2,He,Helium,18,4.002602,0.0001785,0.956,4.22,5.193,No_Data,31,[0]
etc
In this case the missing value is the electronegativity of Helium, a noble gas. I also want to parse this data all at once (ie when I read it in) and cast it to the appropriate data type so I can perform calculations as needed, using this function
import csv
def read_periodic_table():
per_table = {}
with open("element_list.csv", "r") as f:
my_reader = csv.reader(f)
my_reader.next() # Just skipping the header
try:
while True:
tl = my_reader.next()
per_table[tl[1]] =(int(tl[0]), tl[2], int(tl[3]), float(tl[4]),
float(tl[5]), float(tl[6]), float(tl[7]),
float(tl[8]), float(tl[9]), float(tl[10]),
list(tl[11]))
except StopIteration:
return
This works fine, except when there are places where there is no data (as above) and I get a TypeError.

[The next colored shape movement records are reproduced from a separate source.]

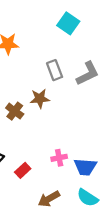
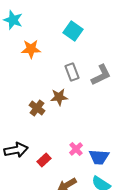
cyan square: (68, 23) -> (73, 31), moved
pink cross: (59, 158) -> (76, 149), turned -32

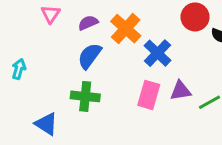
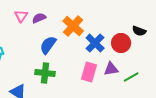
red circle: (195, 17) -> (121, 43), moved
purple semicircle: (88, 23) -> (39, 18), moved

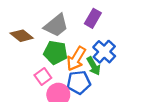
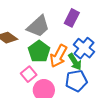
green pentagon: (56, 52) -> (39, 51), turned 30
blue pentagon: (79, 82) -> (76, 81), moved

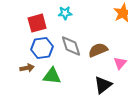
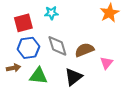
black triangle: (103, 85) -> (73, 77), moved

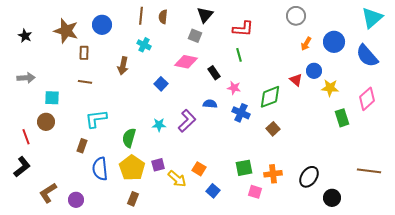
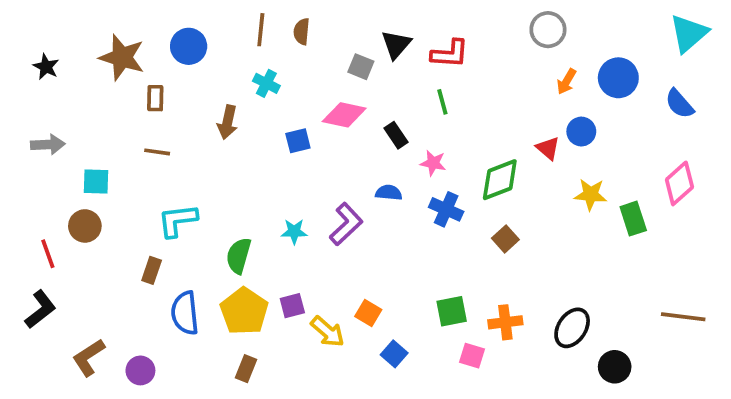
black triangle: (205, 15) -> (396, 44), moved
blue semicircle: (367, 56) -> (679, 104), size x0.7
blue square: (161, 84) -> (298, 141), moved, turned 32
yellow star: (330, 88) -> (591, 194), moved

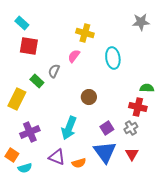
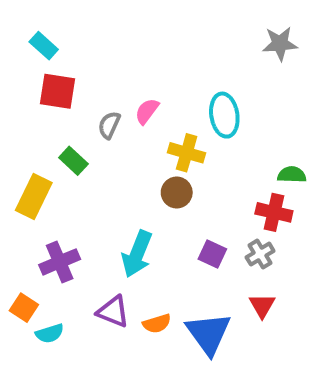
yellow cross: (85, 33) -> (187, 153), moved
gray semicircle: (54, 71) -> (109, 125), moved
purple square: (107, 128) -> (212, 254), turned -32
blue triangle: (105, 152) -> (208, 333), moved

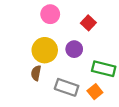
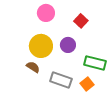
brown semicircle: (36, 73) -> (33, 67), turned 112

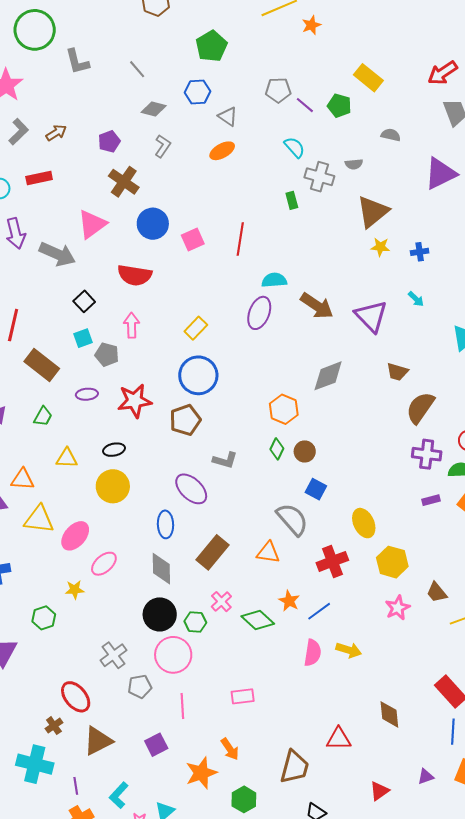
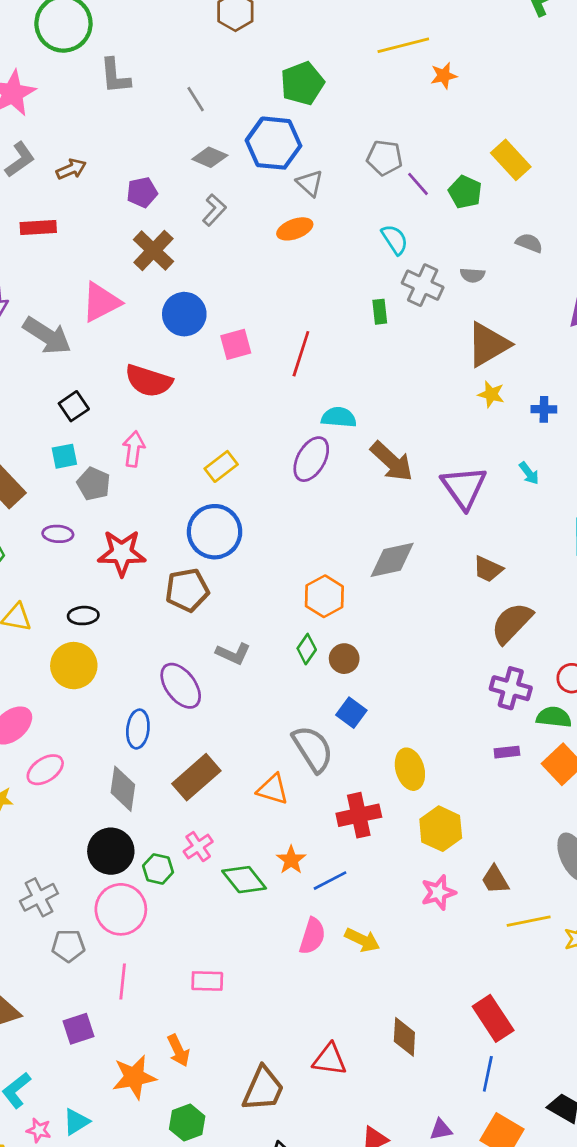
blue hexagon: (197, 92) -> (274, 143), size x1.5

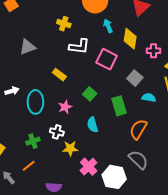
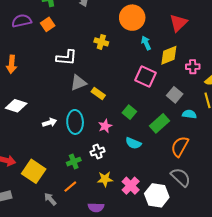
yellow diamond: (130, 39) -> (169, 55), turned 60
white L-shape: (79, 46) -> (67, 58), moved
gray triangle: (27, 47) -> (78, 83), moved
white arrow: (12, 91) -> (49, 123), moved
green rectangle: (119, 106) -> (159, 123), turned 66
cyan semicircle: (92, 125) -> (133, 143), turned -49
white cross: (57, 132) -> (98, 152), turned -32
yellow star: (70, 148) -> (105, 179), moved

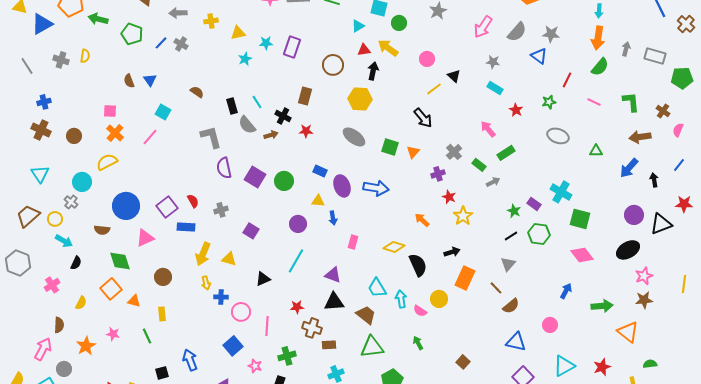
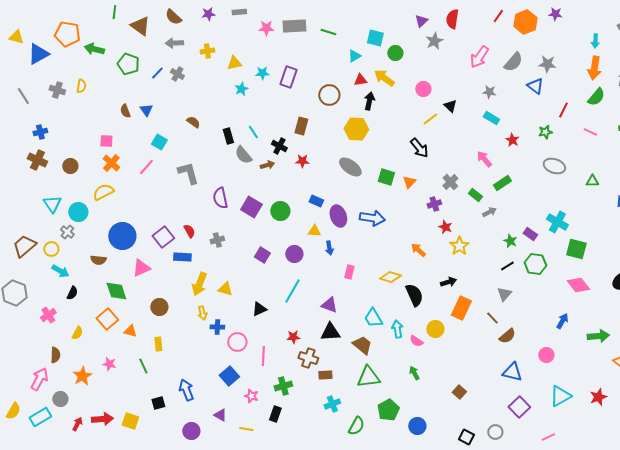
gray L-shape: (211, 137) -> (188, 173), moved
cyan triangle: (40, 174) -> (52, 204), moved
purple square: (251, 231) -> (262, 255), moved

I get why there is an error - you can't really cast "No_Data" to a floating point number.
I've read these questions
- Definitive way to parse alphanumeric CSVs in Python with scipy/numpy
- How do you deal with missing data using numpy/scipy?
which could probably answer my question, except I'd like to avoid using extra libraries for just one function.
The only way that I can think of handling this is some try/except blocks... a lot of them
Something like this
num = tl[0]
name = tl[2]
group = tl[3]
try:
weight = float(tl[4])
except TypeError:
weight = "No_Data"
finally:
try:
density = float(tl[5])
except TypeError:
density = "No_Data"
finally:
try:
...
Which, for what I hope are obvious reasons, I'd rather avoid. Is there a way using only the standard library to accomplish this? If the answer is - "No, not very easily/well" then that's fine, I'll just use numpy/pandas. I'd just like to avoid that if possible. Alternately, if there is a fantastic answer with numpy/pandas and a compelling reason why using an extra library wouldn't be bad I'd take that too.
The reason I don't want to use a third party library is that several people, including myself, will be working on this and then quite a few people will be using it afterwards. I'd rather not make them all install another library to make this work.